High attendance is not the gauge of success, faithfulness is. Granted, a healthy church should experience seasons of growth, but even cults generate large numbers of followers.

Here are 5 simple ways to gauge the health of a church as well as a believer:

1. Is prayer an after-thought or a priority? Nights of prayer and worship are often replaced with Bingo and fundraisers.Many are in a hurry to burn through a sermon, scurry through worship, and head to the nearest restaurant. This is a sure sign of a dying church. If churches are too busy to pray—we’re too busy. “When faith ceases to pray, it ceases to live” (E.M. Bounds). We should never allow our relationship with God to suffer because we’re too busy. “We must spend much time on our knees before God if we are to continue in the power of the Holy Spirit” (R.A. Torrey). Spiritual life and prayer go hand-in-hand. You can’t have one without the other.

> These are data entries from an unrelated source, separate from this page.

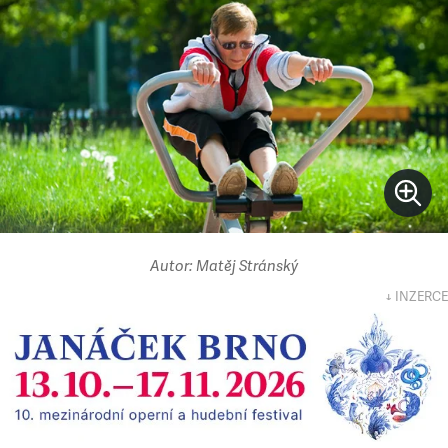
Autor: Matěj Stránský
↓ INZERCE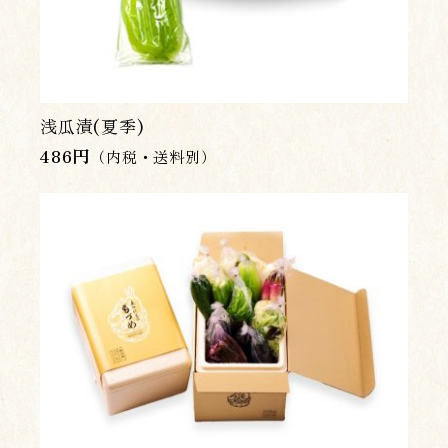
浅瓜漬(夏季)
486
円
（内税・送料別）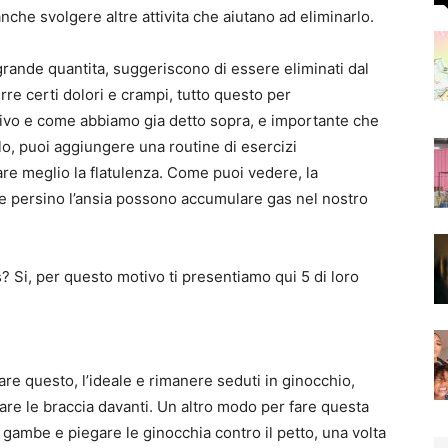
 anche svolgere altre attivita che aiutano ad eliminarlo.
grande quantita, suggeriscono di essere eliminati dal
re certi dolori e crampi, tutto questo per
ivo e come abbiamo gia detto sopra, e importante che
o, puoi aggiungere una routine di esercizi
nare meglio la flatulenza. Come puoi vedere, la
 e persino l’ansia possono accumulare gas nel nostro
s? Si, per questo motivo ti presentiamo qui 5 di loro
are questo, l’ideale e rimanere seduti in ginocchio,
gare le braccia davanti. Un altro modo per fare questa
e gambe e piegare le ginocchia contro il petto, una volta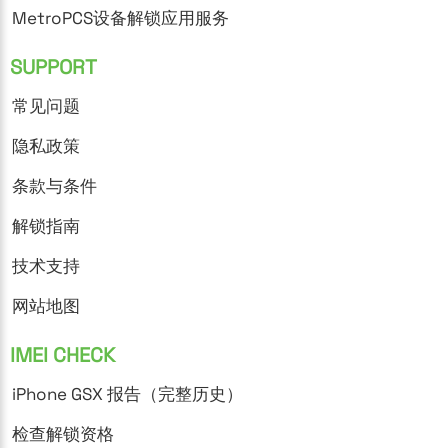
MetroPCS设备解锁应用服务
SUPPORT
常见问题
隐私政策
条款与条件
解锁指南
技术支持
网站地图
IMEI CHECK
iPhone GSX 报告（完整历史）
检查解锁资格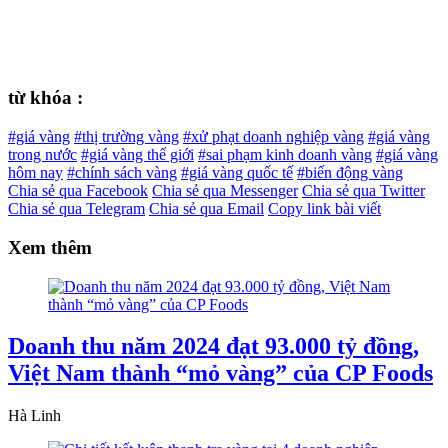
từ khóa :
#giá vàng
#thị trường vàng
#xử phạt doanh nghiệp vàng
#giá vàng
trong nước
#giá vàng thế giới
#sai phạm kinh doanh vàng
#giá vàng
hôm nay
#chính sách vàng
#giá vàng quốc tế
#biến động vàng
Chia sẻ qua Facebook
Chia sẻ qua Messenger
Chia sẻ qua Twitter
Chia sẻ qua Telegram
Chia sẻ qua Email
Copy link bài viết
Xem thêm
Doanh thu năm 2024 đạt 93.000 tỷ đồng,
Việt Nam thành “mỏ vàng” của CP Foods
Hà Linh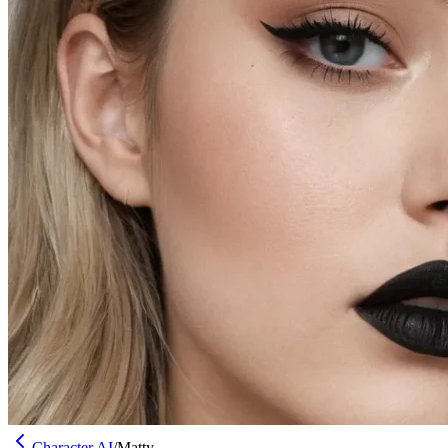
Character AI
/
Matty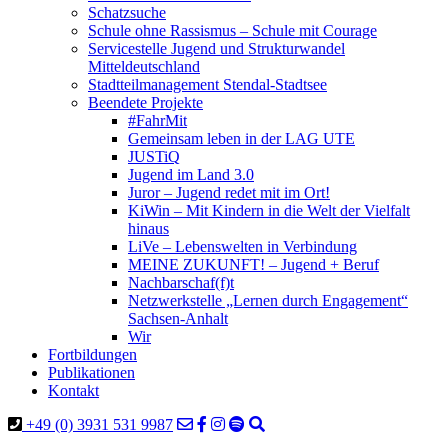
Schatzsuche
Schule ohne Rassismus – Schule mit Courage
Servicestelle Jugend und Strukturwandel
Mitteldeutschland
Stadtteilmanagement Stendal-Stadtsee
Beendete Projekte
#FahrMit
Gemeinsam leben in der LAG UTE
JUSTiQ
Jugend im Land 3.0
Juror – Jugend redet mit im Ort!
KiWin – Mit Kindern in die Welt der Vielfalt
hinaus
LiVe – Lebenswelten in Verbindung
MEINE ZUKUNFT! – Jugend + Beruf
Nachbarschaf(f)t
Netzwerkstelle „Lernen durch Engagement“
Sachsen-Anhalt
Wir
Fortbildungen
Publikationen
Kontakt
+49 (0) 3931 531 9987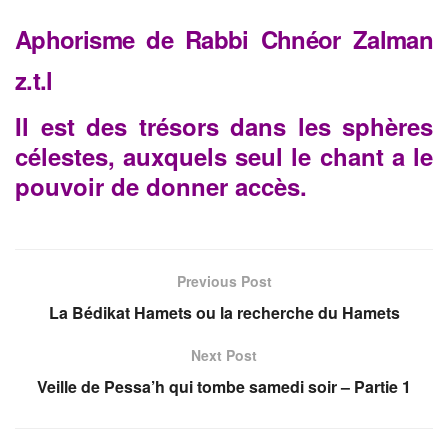
Aphorisme de Rabbi Chnéor Zalman
z.t.l
Il est des trésors dans les sphères
célestes, auxquels seul le chant a le
pouvoir de donner accès.
Previous Post
La Bédikat Hamets ou la recherche du Hamets
Next Post
Veille de Pessa’h qui tombe samedi soir – Partie 1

2. Is the church known for either emotionalism or dead formalism? Unfortunately, Christians often embrace one of two extremes when it comes to the topic of the Holy Spirit. At one extreme are those who embrace pure emotionalism and hysteria—”if it’s odd it’s God” is often their motto. All weird behavior is excused. The other extreme resembles a cemetery. There’s no living, vibrant spiritual life taking place. The church is dead, cold, and lifeless; talk of revival is either dismissed or ridiculed. Both extremes are wrong and offer a false impression of genuine Christianity … both are characteristics of a dying church.

3. Is sin excused and holiness minimized? In short, has the fear of the Lord vanished? Some time ago, a pastor of a large church in my area made an unforgettable statement, “We should avoid mentioning the fear of the Lord. It makes people feel uncomfortable.” Just writing that sentence makes me feel uncomfortable. The fear of the Lord is mentioned frequently throughout the Bible as the beginning of knowledge, wisdom, and understanding. “The LORD takes pleasure in those who fear Him…” (Psalm 147:11).

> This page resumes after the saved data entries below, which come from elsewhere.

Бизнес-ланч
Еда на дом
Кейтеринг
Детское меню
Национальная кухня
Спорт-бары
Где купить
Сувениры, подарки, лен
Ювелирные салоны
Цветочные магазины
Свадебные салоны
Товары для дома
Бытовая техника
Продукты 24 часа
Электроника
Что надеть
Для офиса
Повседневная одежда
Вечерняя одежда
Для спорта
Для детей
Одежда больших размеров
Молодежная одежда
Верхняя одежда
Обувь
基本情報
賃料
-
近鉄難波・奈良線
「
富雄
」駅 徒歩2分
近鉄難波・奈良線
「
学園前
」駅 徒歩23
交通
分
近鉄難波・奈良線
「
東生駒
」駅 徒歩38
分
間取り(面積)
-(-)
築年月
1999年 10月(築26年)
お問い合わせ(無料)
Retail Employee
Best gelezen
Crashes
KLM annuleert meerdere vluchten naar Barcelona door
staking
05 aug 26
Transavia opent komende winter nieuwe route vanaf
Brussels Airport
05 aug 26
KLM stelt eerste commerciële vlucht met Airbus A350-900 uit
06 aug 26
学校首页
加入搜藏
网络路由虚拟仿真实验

Fear can also motivate a person to repent. Jesus said, “Do not fear those who kill the body but cannot kill the soul. But rather fear Him who is able to destroy both soul and body in hell” (Matthew 10:28). Jesus spoke more on the fear of hell than on the glory of heaven. “That makes me both love Him and fear Him! I love Him because He is my Savior, and I fear Him because He is my Judge” (A.W. Tozer).

The present condition of the church (and America) leads one to wonder if this lack of fearing the Lord is contributing to her spiritually dead condition: “I know your works: you are neither cold nor hot. Would that you were either cold or hot! So, because you are lukewarm, and neither hot nor cold, I will spit you out of my mouth…” (Revelation 3:15-17).

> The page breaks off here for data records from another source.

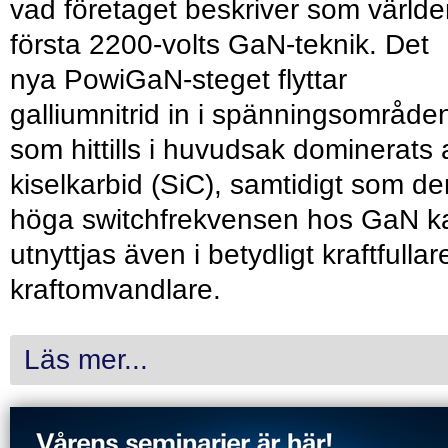
vad företaget beskriver som värld
första 2200-volts GaN-teknik. Det
nya PowiGaN-steget flyttar
galliumnitrid in i spänningsområde
som hittills i huvudsak dominerats 
kiselkarbid (SiC), samtidigt som de
höga switchfrekvensen hos GaN k
utnyttjas även i betydligt kraftfullar
kraftomvandlare.
Läs mer...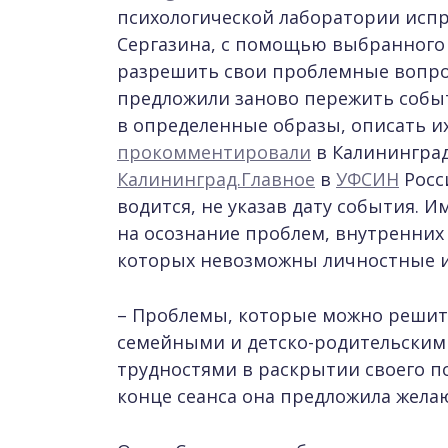
психологической лаборатории испр
Сергазина, с помощью выбранного 
разрешить свои проблемные вопро
предложили заново пережить собы
в определенные образы, описать их
прокомментировали
в Калининграде
Калининград.Главное
в
УФСИН
Росс
водится, не указав дату события.
на осознание проблем, внутренних
которых невозможны личностные и
– Проблемы, которые можно решит
семейными и детско-родительским
трудностями в раскрытии своего пот
конце сеанса она предложила жел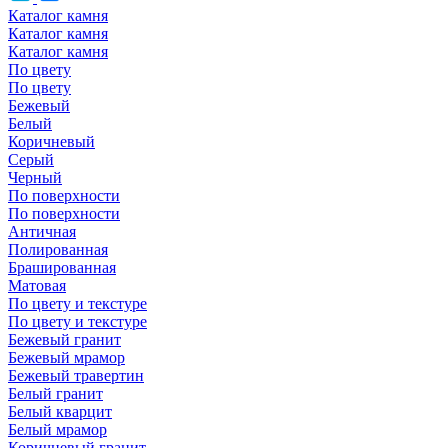
Каталог камня
Каталог камня
Каталог камня
По цвету
По цвету
Бежевый
Белый
Коричневый
Серый
Черный
По поверхности
По поверхности
Античная
Полированная
Брашированная
Матовая
По цвету и текстуре
По цвету и текстуре
Бежевый гранит
Бежевый мрамор
Бежевый травертин
Белый гранит
Белый кварцит
Белый мрамор
Коричневый гранит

4. Is love a concept or a reality? True love is a “choice” and a commitment that we make to do good to others; it is not a “feeling.”If love is the greatest commandment, it should be our first priority. Love hopes for and believes the best in others. It is demonstrated through our actions and our words. The Bible is clear: If you have not love, it profits you nothing (cf. 1 Corinthians 13:3). You can be well read in all sixty-six books of the Bible, preach as well as Whitefield, Moody, and Spurgeon, and have a Ph.D. in theology, but if you don’t have love, you have nothing.

5. Are difficult truths neglected, watered-down, or avoided in the hope of “not offending”? Ironically, churches that are “all about love” forget the other side of the coin: judgment is never mentioned; repentance is never sought; and sin is often excused. They want to build a church rather than break a heart; be politically correct rather than biblically correct; coddle and comfort rather than stir and convict. This leaves people confused and deceived because they believe in a cross-less Christianity that bears no resemblance to Jesus’ sobering call to repentance. Christianity only makes sense in light of the consequences of sin. The good news about Christ can only be appreciated with the bad news as the backdrop. There are times when the saints must be fed, and there are times when the sinners must be warned (C.H. Spurgeon).

Pastors (including me) must find the balance—preach the difficult truths as well as the joyful ones; preach the cross and the new life; preach hell and preach heaven; preach damnation and preach salvation; preach sin and preach grace; preach wrath and preach love; preach judgment and preach mercy; preach obedience and preach forgiveness; preach that God “is love,” but don’t forget that God is just. Ironically, it’s the love of God that compels us to share all of His truth, including those things that are hard to hear.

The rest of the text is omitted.